The Federal Emergency Management Agency (FEMA) has been out of control in its disaster declarations, and the Obama Administration has issued more of these than any President—costing taxpayers billions. The government has made this information readily searchable online, until recently.

At some point in the last couple of months, FEMA altered its website to prevent date-based searches of disaster declarations.

For years, the FEMA website provided users with a very simple tool to search disaster declarations. Users could search by state, disaster type, declaration type, and by date. This last search capability allowed users to conduct searches by year, presidential Administration, decade, or any other date-based framework. Users could easily search by date how many hurricanes resulted in disaster declarations each year.

Why the alteration?

Perhaps this chart explains why FEMA would want to prevent users from making similar charts. I have used the chart many times over the last few years to illustrate just how out of control FEMA is. Unable to justify the enormous federalization of disasters that occurred over the last two decades, maybe FEMA removed the key search element to make it harder to keep it accountable.

In case you were wondering how 2012 was stacking up, with roughly three months to go, FEMA has issued 80 declarations. Twenty-eight of those declarations were Major Disaster Declarations, where the federal government picks up 75 percent or more of the tab. These declarations were issued despite the fact that the hurricane season has been very slow and no major earthquakes have struck the United States.
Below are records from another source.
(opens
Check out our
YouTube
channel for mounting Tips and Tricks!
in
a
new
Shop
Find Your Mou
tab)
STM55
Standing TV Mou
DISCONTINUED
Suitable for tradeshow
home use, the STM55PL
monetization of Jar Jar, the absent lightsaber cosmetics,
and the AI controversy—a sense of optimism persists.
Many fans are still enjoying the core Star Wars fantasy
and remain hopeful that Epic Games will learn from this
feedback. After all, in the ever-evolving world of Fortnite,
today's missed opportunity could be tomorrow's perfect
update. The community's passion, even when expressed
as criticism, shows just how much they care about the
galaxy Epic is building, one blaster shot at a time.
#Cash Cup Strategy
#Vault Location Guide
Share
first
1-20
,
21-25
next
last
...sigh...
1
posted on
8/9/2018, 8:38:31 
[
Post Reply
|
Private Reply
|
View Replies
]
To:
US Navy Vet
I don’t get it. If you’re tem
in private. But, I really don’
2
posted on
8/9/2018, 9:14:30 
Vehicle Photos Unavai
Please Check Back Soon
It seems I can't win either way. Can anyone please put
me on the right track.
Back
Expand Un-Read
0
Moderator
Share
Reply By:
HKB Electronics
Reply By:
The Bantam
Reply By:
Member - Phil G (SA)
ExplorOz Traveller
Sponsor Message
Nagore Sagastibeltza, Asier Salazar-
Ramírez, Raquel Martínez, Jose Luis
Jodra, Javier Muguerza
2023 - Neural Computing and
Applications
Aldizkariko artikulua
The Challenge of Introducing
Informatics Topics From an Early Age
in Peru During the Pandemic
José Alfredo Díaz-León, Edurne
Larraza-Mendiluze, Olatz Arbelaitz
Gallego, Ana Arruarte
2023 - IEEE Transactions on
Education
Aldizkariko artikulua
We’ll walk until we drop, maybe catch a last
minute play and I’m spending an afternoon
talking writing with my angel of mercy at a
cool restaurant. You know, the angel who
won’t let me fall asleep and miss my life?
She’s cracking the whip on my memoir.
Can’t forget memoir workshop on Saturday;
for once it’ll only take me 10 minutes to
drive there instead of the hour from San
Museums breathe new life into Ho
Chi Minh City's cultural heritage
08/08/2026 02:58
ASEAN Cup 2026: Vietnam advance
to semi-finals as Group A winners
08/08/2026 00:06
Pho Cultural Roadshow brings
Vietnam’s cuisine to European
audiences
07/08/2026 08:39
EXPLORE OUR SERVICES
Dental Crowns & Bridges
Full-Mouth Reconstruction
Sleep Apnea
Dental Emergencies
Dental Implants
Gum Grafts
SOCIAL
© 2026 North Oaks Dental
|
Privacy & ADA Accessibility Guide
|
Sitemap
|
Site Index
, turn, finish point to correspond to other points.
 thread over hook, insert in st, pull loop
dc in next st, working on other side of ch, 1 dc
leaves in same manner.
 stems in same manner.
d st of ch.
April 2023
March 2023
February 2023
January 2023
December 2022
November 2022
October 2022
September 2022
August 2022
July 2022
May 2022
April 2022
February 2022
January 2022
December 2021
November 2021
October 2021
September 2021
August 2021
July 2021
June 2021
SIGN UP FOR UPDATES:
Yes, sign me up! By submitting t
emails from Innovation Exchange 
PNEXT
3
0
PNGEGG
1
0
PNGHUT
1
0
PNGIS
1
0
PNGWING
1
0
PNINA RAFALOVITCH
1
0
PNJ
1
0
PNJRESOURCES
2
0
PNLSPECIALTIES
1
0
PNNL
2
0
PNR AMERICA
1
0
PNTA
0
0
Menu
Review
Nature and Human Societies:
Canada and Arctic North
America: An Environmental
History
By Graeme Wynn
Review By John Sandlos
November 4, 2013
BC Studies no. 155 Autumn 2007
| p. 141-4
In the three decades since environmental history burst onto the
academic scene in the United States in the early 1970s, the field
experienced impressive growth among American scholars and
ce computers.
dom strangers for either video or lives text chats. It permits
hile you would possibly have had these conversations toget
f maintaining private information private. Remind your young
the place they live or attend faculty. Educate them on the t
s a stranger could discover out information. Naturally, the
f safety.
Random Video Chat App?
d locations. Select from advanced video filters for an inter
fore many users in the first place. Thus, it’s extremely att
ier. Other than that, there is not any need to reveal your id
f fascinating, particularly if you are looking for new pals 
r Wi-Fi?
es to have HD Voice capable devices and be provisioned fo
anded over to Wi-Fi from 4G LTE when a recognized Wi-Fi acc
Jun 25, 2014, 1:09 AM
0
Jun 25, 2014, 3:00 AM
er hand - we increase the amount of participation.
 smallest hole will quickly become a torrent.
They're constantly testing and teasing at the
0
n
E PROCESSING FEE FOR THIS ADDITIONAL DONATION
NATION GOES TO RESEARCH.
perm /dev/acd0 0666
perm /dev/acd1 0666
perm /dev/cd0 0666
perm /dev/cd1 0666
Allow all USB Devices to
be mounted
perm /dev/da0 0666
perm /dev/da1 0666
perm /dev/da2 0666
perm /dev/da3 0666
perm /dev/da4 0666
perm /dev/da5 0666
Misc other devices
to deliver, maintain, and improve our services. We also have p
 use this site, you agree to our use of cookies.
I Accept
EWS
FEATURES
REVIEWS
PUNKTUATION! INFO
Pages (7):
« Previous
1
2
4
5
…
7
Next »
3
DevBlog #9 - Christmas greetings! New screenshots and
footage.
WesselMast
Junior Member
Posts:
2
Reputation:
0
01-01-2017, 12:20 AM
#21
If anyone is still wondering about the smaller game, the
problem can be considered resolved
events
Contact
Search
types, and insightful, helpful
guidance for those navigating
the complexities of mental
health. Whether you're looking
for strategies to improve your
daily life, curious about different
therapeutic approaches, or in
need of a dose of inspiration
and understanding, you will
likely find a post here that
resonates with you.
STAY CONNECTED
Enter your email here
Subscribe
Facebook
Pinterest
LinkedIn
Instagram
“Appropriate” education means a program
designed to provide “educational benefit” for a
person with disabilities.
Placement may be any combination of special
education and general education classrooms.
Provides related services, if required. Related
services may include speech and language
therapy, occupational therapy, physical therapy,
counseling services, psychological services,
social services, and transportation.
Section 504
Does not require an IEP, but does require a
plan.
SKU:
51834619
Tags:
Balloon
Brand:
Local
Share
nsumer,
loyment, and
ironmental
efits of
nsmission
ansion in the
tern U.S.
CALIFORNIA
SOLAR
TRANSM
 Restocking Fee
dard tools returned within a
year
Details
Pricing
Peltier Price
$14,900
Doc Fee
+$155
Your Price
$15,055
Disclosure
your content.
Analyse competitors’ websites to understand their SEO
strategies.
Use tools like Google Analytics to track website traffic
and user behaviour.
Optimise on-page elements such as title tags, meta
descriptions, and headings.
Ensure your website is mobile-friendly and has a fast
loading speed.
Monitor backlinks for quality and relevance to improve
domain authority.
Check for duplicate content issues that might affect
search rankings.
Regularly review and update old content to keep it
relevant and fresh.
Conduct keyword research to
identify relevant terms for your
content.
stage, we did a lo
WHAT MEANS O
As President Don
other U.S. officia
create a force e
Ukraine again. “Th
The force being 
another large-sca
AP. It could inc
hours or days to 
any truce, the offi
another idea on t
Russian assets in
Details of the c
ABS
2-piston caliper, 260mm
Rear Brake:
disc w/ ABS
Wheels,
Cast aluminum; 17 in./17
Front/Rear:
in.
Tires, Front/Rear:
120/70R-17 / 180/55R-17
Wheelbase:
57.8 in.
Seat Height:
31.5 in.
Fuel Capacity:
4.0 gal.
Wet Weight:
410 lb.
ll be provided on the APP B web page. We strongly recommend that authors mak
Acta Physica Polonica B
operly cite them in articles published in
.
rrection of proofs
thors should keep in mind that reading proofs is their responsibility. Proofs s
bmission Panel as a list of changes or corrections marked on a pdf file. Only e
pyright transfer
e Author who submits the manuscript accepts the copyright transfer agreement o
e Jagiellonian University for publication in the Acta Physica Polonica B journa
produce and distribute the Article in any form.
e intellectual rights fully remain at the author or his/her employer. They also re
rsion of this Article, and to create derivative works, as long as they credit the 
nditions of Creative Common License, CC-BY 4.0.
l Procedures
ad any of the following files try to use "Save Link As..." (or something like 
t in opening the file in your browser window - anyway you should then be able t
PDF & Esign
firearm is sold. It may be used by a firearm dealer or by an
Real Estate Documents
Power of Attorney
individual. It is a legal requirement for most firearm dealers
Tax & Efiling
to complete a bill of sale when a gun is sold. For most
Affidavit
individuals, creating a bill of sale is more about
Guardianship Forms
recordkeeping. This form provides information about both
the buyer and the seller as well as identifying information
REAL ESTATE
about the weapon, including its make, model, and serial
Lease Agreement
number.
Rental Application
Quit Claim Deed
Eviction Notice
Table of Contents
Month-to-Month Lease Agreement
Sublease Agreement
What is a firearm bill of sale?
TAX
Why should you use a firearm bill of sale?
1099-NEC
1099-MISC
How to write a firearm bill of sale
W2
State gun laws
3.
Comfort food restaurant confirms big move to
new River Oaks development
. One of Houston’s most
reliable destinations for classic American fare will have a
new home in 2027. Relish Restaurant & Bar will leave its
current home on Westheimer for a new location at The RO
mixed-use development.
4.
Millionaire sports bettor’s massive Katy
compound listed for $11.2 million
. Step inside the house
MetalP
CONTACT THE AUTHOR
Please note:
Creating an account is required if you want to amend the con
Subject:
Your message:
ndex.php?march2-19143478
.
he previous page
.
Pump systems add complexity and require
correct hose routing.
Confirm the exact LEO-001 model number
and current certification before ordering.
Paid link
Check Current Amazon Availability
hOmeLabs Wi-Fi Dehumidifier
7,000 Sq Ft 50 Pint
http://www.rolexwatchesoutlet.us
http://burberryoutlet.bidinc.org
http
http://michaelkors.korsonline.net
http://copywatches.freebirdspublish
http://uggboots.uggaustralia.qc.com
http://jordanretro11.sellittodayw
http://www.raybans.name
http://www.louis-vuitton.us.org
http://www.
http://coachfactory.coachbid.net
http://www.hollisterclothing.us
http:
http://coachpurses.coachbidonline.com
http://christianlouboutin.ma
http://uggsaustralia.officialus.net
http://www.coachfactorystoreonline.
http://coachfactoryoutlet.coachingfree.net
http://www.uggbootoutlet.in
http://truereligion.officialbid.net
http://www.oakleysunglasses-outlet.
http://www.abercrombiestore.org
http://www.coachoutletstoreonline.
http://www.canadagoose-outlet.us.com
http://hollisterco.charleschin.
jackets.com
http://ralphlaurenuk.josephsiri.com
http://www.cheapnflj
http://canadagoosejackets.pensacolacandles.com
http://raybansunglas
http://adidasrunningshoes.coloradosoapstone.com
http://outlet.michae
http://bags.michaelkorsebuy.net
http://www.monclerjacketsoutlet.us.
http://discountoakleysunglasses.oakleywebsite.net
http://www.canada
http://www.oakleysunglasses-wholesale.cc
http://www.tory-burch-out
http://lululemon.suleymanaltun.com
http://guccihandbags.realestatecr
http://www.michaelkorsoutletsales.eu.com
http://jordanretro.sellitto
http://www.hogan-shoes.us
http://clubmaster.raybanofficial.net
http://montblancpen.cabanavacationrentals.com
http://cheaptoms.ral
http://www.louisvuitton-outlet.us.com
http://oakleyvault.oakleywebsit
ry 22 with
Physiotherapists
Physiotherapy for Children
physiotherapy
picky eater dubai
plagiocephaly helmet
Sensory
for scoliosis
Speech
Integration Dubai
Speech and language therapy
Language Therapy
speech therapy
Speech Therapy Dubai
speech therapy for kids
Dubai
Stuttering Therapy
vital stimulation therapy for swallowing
Assuming the Obama Administration keeps the pace from the first nine months of the year, it will end the year with 107 declarations, just one shy of its lowest year. That would leave President Barack Obama ending his first term with a yearly average of 143 declarations—the most ever by a President and a solid 13 declarations per year more than President George W. Bush’s yearly average.

Other than a big decline during President Ronald Reagan’s two terms, the yearly average per President will have gone up every Administration, with major jumps from Reagan (28 declarations per year) to George H. W. Bush (43.6 per year, a 56 percent jump) to Bill Clinton (89.5 per year, a 105 percent jump) to George W. Bush (129.6 per year, a 45 percent jump) to President Obama (143 per year, a 10 percent jump).

Where will it end? Who knows, but FEMA has made it harder for you to find out.